TASK TO CARRY OUT: What you return must be the data below, word for word, without any images.

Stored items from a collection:

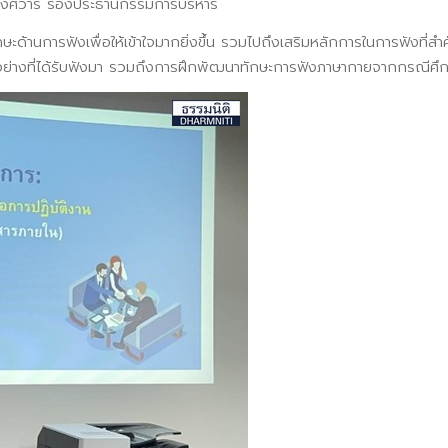
 วงศ์วารี รองประธานกรรมการบริหาร
ะด้านการฟังเพื่อให้เข้าใจมากยิ่งขึ้น รวมไปถึงเสริมหลักการในการฟังที่ส
วอย่างที่ได้รับฟังมา รวมถึงการฝึกพัฒนาทักษะการฟังภาษากายจากกรณีศึ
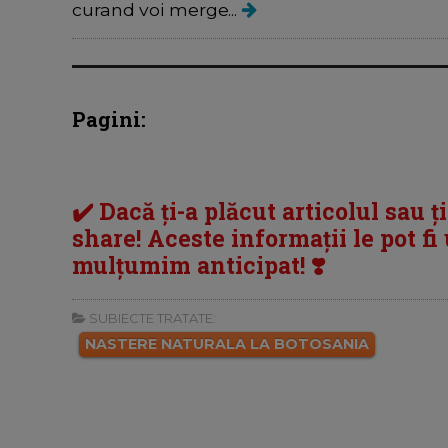
curand voi merge...
Pagini:
✔️ Dacă ți-a plăcut articolul sau ț
share! Aceste informații le pot fi u
mulțumim anticipat! ❣️
SUBIECTE TRATATE:
NASTERE NATURALA LA BOTOSANIA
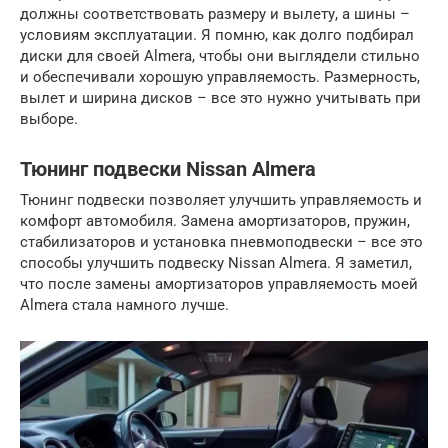
должны соответствовать размеру и вылету, а шины –
условиям эксплуатации. Я помню, как долго подбирал
диски для своей Almera, чтобы они выглядели стильно
и обеспечивали хорошую управляемость. Размерность,
вылет и ширина дисков – все это нужно учитывать при
выборе.
Тюнинг подвески Nissan Almera
Тюнинг подвески позволяет улучшить управляемость и
комфорт автомобиля. Замена амортизаторов, пружин,
стабилизаторов и установка пневмоподвески – все это
способы улучшить подвеску Nissan Almera. Я заметил,
что после замены амортизаторов управляемость моей
Almera стала намного лучше.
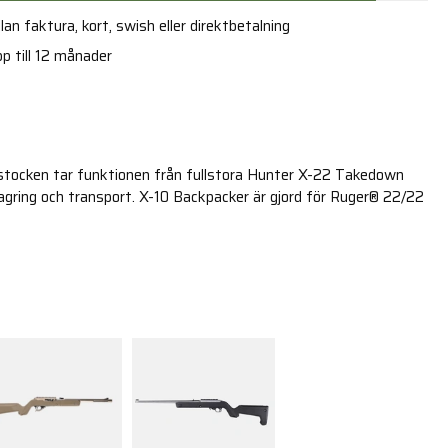
an faktura, kort, swish eller direktbetalning
p till 12 månader
tocken tar funktionen från fullstora Hunter X-22 Takedown
lagring och transport. X-10 Backpacker är gjord för Ruger® 22/22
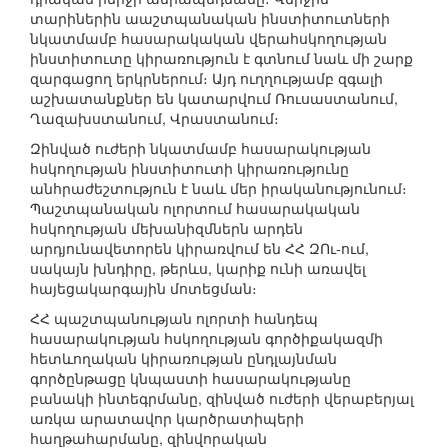
տարիներին աաշտպանական ինստիտուտների
նկատմամբ հասարակական վերահսկողության
ինստիտուտը կիրառություն է գտնում նաև մի շարք
զարգացող երկրներում։ Այդ ուղղությամբ զգալի
աշխատանքներ են կատարվում Ռուսաստանում,
Ղազախստանում, Վրաստանում։
Զինված ուժերի նկատմամբ հասարակության
հսկողության ինստիտուտի կիրառությունը
անհրաժեշտություն է նաև մեր իրականությունում։
Պաշտպանական ոլորտում հասարակական
հսկողության մեխանիզմներն արդեն
արդյունավետորեն կիրառվում են ՀՀ ԶՈւ-ում,
սակայն խնդիրը, թերևս, կարիք ունի առավել
հայեցակարգային մոտեցման։
ՀՀ պաշտպանության ոլորտի հանդեպ
հասարակության հսկողության գործիքակազմի
հետևողական կիրառության ընդլայնման
գործընթացը կնպաստի հասարակությանը
բանակի ինտեգրմանը, զինված ուժերի վերաբերյալ
առկա արատավոր կարծրատիպերի
հաղթահարմանը, զինվորական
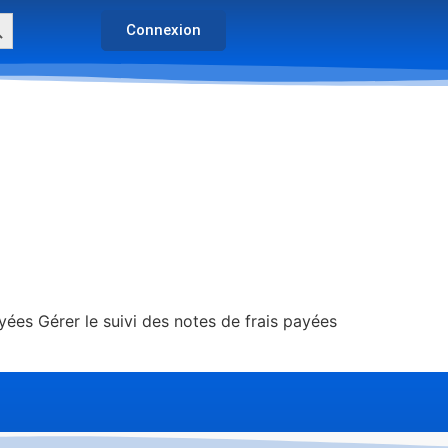
arch Button
Connexion
yées Gérer le suivi des notes de frais payées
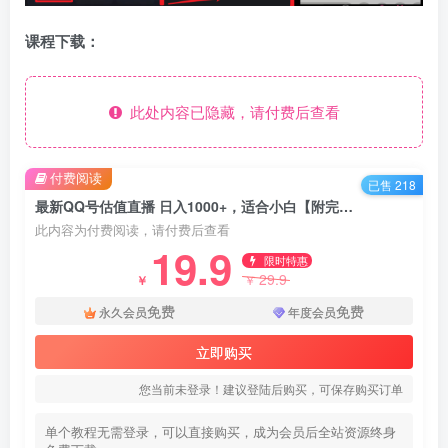
课程下载：
此处内容已隐藏，请付费后查看
付费阅读
已售 218
最新QQ号估值直播 日入1000+，适合小白【附完整软件 + 视频教学】
此内容为付费阅读，请付费后查看
19.9
限时特惠
29.9
￥
￥
免费
免费
永久会员
年度会员
立即购买
您当前未登录！建议登陆后购买，可保存购买订单
单个教程无需登录，可以直接购买，成为会员后全站资源终身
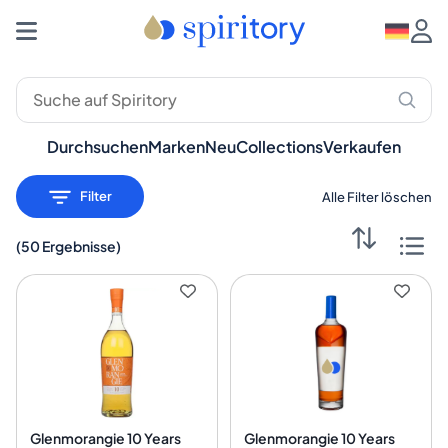
Premium-Spirituosen: Whisky, Rum, Gin – Spiritory
Durchsuchen
Marken
Neu
Collections
Verkaufen
Filter
Alle Filter löschen
(
50 Ergebnisse
)
Glenmorangie 10 Years
Glenmorangie 10 Years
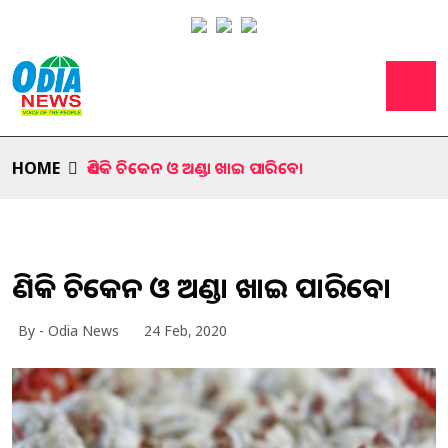
HOME
ଏଣିକି ଚିକେନ ଓ ଅଣ୍ଡା ଖାଇ ପାରିବେ।
ଏଣିକି ଚିକେନ ଓ ଅଣ୍ଡା ଖାଇ ପାରିବେ।
By - Odia News
24 Feb, 2020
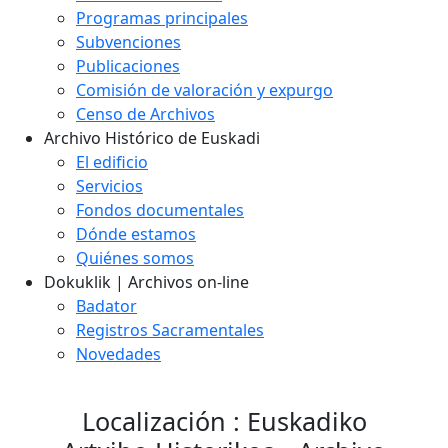
Programas principales
Subvenciones
Publicaciones
Comisión de valoración y expurgo
Censo de Archivos
Archivo Histórico de Euskadi
El edificio
Servicios
Fondos documentales
Dónde estamos
Quiénes somos
Dokuklik | Archivos on-line
Badator
Registros Sacramentales
Novedades
Localización : Euskadiko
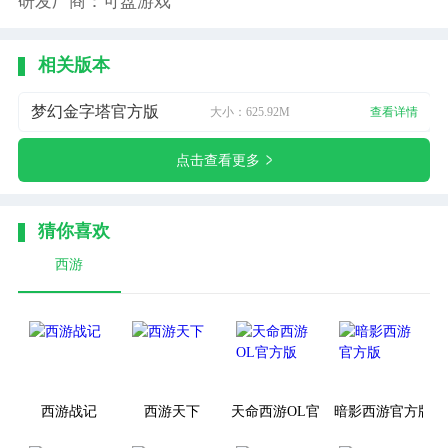
研发厂商：可盘游戏
相关版本
梦幻金字塔官方版
大小：625.92M
查看详情
点击查看更多
猜你喜欢
西游
西游战记
西游天下
天命西游OL官方版
暗影西游官方版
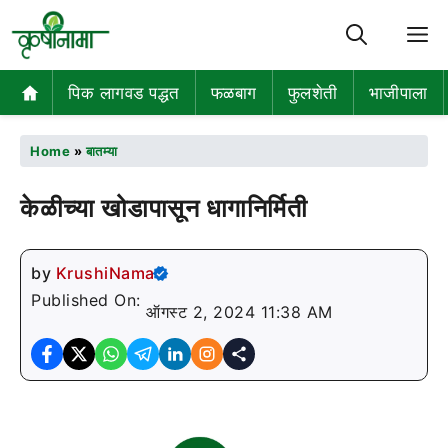
M
पिक लागवड पद्धत
फळबाग
फुलशेती
भाजीपाला
Home
»
बातम्या
केळीच्या खोडापासून धागानिर्मिती
by
KrushiNama
Published On:
ऑगस्ट 2, 2024 11:38 AM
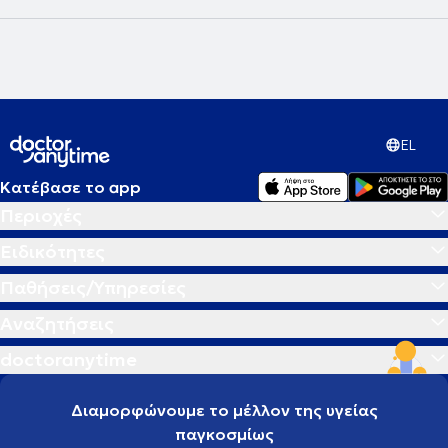
EL
Κατέβασε το app
Περιοχές
Ειδικότητες
Παθήσεις/Υπηρεσίες
Αναζητήσεις
doctoranytime
Διαμορφώνουμε το μέλλον της υγείας
παγκοσμίως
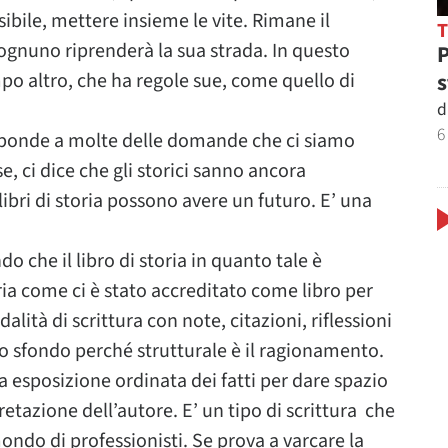
ibile, mettere insieme le vite. Rimane il
 ognuno riprenderà la sua strada. In questo
P
s
po altro, che ha regole sue, come quello di
d
6
isponde a molte delle domande che ci siamo
rse, ci dice che gli storici sanno ancora
 libri di storia possono avere un futuro. E’ una
o che il libro di storia in quanto tale è
ria come ci è stato accreditato come libro per
dalità di scrittura con note, citazioni, riflessioni
lo sfondo perché strutturale è il ragionamento.
a esposizione ordinata dei fatti per dare spazio
retazione dell’autore. E’ un tipo di scrittura che
ndo di professionisti. Se prova a varcare la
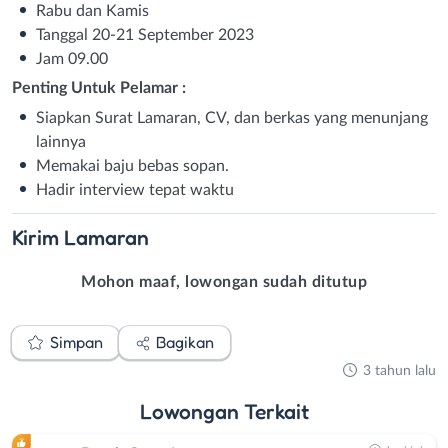
Rabu dan Kamis
Tanggal 20-21 September 2023
Jam 09.00
Penting Untuk Pelamar :
Siapkan Surat Lamaran, CV, dan berkas yang menunjang
lainnya
Memakai baju bebas sopan.
Hadir interview tepat waktu
Kirim
Lamaran
Mohon maaf, lowongan sudah ditutup
Simpan
Bagikan
3 tahun lalu
Lowongan
Terkait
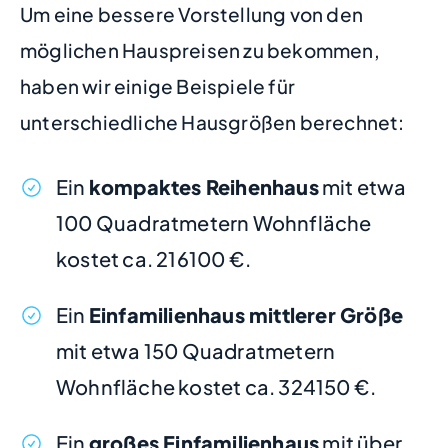
Um eine bessere Vorstellung von den
möglichen Hauspreisen zu bekommen,
haben wir einige Beispiele für
unterschiedliche Hausgrößen berechnet:
Ein
kompaktes Reihenhaus
mit etwa
100 Quadratmetern Wohnfläche
kostet ca. 216100 €.
Ein
Einfamilienhaus mittlerer Größe
mit etwa 150 Quadratmetern
Wohnfläche kostet ca. 324150 €.
Ein
großes Einfamilienhaus
mit über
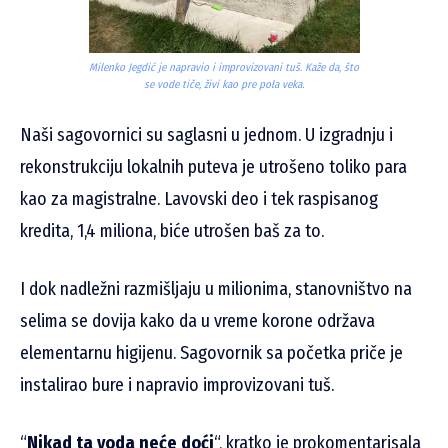
Milenko Jegdić je napravio i improvizovani tuš. Kaže da, što
se vode tiče, živi kao pre pola veka.
Naši sagovornici su saglasni u jednom. U izgradnju i
rekonstrukciju lokalnih puteva je utrošeno toliko para
kao za magistralne. Lavovski deo i tek raspisanog
kredita, 1,4 miliona, biće utrošen baš za to.
I dok nadležni razmišljaju u milionima, stanovništvo na
selima se dovija kako da u vreme korone održava
elementarnu higijenu. Sagovornik sa početka priče je
instalirao bure i napravio improvizovani tuš.
“
Nikad ta voda neće doći
“, kratko je prokomentarisala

EXPECTED ANSWER:
 วงศ์วารี รองประธานกรรมการบริหาร
ะด้านการฟังเพื่อให้เข้าใจมากยิ่งขึ้น รวมไปถึงเสริมหลักการในการฟังที่ส
วอย่างที่ได้รับฟังมา รวมถึงการฝึกพัฒนาทักษะการฟังภาษากายจากกรณีศึ
curand voi merge...
Pagini:
✔️ Dacă ți-a plăcut articolul sau ț
share! Aceste informații le pot fi u
mulțumim anticipat! ❣️
SUBIECTE TRATATE:
NASTERE NATURALA LA BOTOSANIA
должны соответствовать размеру и вылету, а шины –
условиям эксплуатации. Я помню, как долго подбирал
диски для своей Almera, чтобы они выглядели стильно
и обеспечивали хорошую управляемость. Размерность,
вылет и ширина дисков – все это нужно учитывать при
выборе.
Тюнинг подвески Nissan Almera
Тюнинг подвески позволяет улучшить управляемость и
комфорт автомобиля. Замена амортизаторов, пружин,
стабилизаторов и установка пневмоподвески – все это
способы улучшить подвеску Nissan Almera. Я заметил,
что после замены амортизаторов управляемость моей
Almera стала намного лучше.
an faktura, kort, swish eller direktbetalning
p till 12 månader
tocken tar funktionen från fullstora Hunter X-22 Takedown
lagring och transport. X-10 Backpacker är gjord för Ruger® 22/22
տարիներին աաշտպանական ինստիտուտների
նկատմամբ հասարակական վերահսկողության
ինստիտուտը կիրառություն է գտնում նաև մի շարք
զարգացող երկրներում։ Այդ ուղղությամբ զգալի
աշխատանքներ են կատարվում Ռուսաստանում,
Ղազախստանում, Վրաստանում։
Զինված ուժերի նկատմամբ հասարակության
հսկողության ինստիտուտի կիրառությունը
անհրաժեշտություն է նաև մեր իրականությունում։
Պաշտպանական ոլորտում հասարակական
հսկողության մեխանիզմներն արդեն
արդյունավետորեն կիրառվում են ՀՀ ԶՈւ-ում,
սակայն խնդիրը, թերևս, կարիք ունի առավել
հայեցակարգային մոտեցման։
ՀՀ պաշտպանության ոլորտի հանդեպ
հասարակության հսկողության գործիքակազմի
հետևողական կիրառության ընդլայնման
գործընթացը կնպաստի հասարակությանը
բանակի ինտեգրմանը, զինված ուժերի վերաբերյալ
առկա արատավոր կարծրատիպերի
հաղթահարմանը, զինվորական
arch Button
Connexion
yées Gérer le suivi des notes de frais payées
课程下载：
此处内容已隐藏，请付费后查看
付费阅读
已售 218
最新QQ号估值直播 日入1000+，适合小白【附完整软件 + 视频教学】
此内容为付费阅读，请付费后查看
19.9
限时特惠
29.9
￥
￥
免费
免费
永久会员
年度会员
立即购买
您当前未登录！建议登陆后购买，可保存购买订单
单个教程无需登录，可以直接购买，成为会员后全站资源终身
Premium-Spirituosen: Whisky, Rum, Gin – Spiritory
Durchsuchen
Marken
Neu
Collections
Verkaufen
Filter
Alle Filter löschen
(
50 Ergebnisse
)
Glenmorangie 10 Years
Glenmorangie 10 Years
HOME
ଏଣିକି ଚିକେନ ଓ ଅଣ୍ଡା ଖାଇ ପାରିବେ।
ଏଣିକି ଚିକେନ ଓ ଅଣ୍ଡା ଖାଇ ପାରିବେ।
By - Odia News
24 Feb, 2020
Programas principales
Subvenciones
Publicaciones
Comisión de valoración y expurgo
Censo de Archivos
Archivo Histórico de Euskadi
El edificio
Servicios
Fondos documentales
Dónde estamos
Quiénes somos
Dokuklik | Archivos on-line
Badator
Registros Sacramentales
Novedades
Localización : Euskadiko
研发厂商：可盘游戏
相关版本
梦幻金字塔官方版
大小：625.92M
查看详情
点击查看更多
猜你喜欢
西游
西游战记
西游天下
天命西游OL官方版
暗影西游官方版
M
पिक लागवड पद्धत
फळबाग
फुलशेती
भाजीपाला
Home
»
बातम्या
केळीच्या खोडापासून धागानिर्मिती
by
KrushiNama
Published On:
ऑगस्ट 2, 2024 11:38 AM
EL
Κατέβασε το app
Περιοχές
Ειδικότητες
Παθήσεις/Υπηρεσίες
Αναζητήσεις
doctoranytime
Διαμορφώνουμε το μέλλον της υγείας
παγκοσμίως
ibile, mettere insieme le vite. Rimane il
 ognuno riprenderà la sua strada. In questo
P
s
po altro, che ha regole sue, come quello di
d
6
isponde a molte delle domande che ci siamo
rse, ci dice che gli storici sanno ancora
 libri di storia possono avere un futuro. E’ una
o che il libro di storia in quanto tale è
ria come ci è stato accreditato come libro per
dalità di scrittura con note, citazioni, riflessioni
lo sfondo perché strutturale è il ragionamento.
a esposizione ordinata dei fatti per dare spazio
retazione dell’autore. E’ un tipo di scrittura che
ndo di professionisti. Se prova a varcare la
Rabu dan Kamis
Tanggal 20-21 September 2023
Jam 09.00
Penting Untuk Pelamar :
Siapkan Surat Lamaran, CV, dan berkas yang menunjang
lainnya
Memakai baju bebas sopan.
Hadir interview tepat waktu
Kirim
Lamaran
Mohon maaf, lowongan sudah ditutup
Simpan
Bagikan
3 tahun lalu
Lowongan
Terkait
Um eine bessere Vorstellung von den
möglichen Hauspreisen zu bekommen,
haben wir einige Beispiele für
unterschiedliche Hausgrößen berechnet:
Ein
kompaktes Reihenhaus
mit etwa
100 Quadratmetern Wohnfläche
kostet ca. 216100 €.
Ein
Einfamilienhaus mittlerer Größe
mit etwa 150 Quadratmetern
Wohnfläche kostet ca. 324150 €.
Ein
großes Einfamilienhaus
mit über
Milenko Jegdić je napravio i improvizovani tuš. Kaže da, što
se vode tiče, živi kao pre pola veka.
Naši sagovornici su saglasni u jednom. U izgradnju i
rekonstrukciju lokalnih puteva je utrošeno toliko para
kao za magistralne. Lavovski deo i tek raspisanog
kredita, 1,4 miliona, biće utrošen baš za to.
I dok nadležni razmišljaju u milionima, stanovništvo na
selima se dovija kako da u vreme korone održava
elementarnu higijenu. Sagovornik sa početka priče je
instalirao bure i napravio improvizovani tuš.
“
Nikad ta voda neće doći
“, kratko je prokomentarisala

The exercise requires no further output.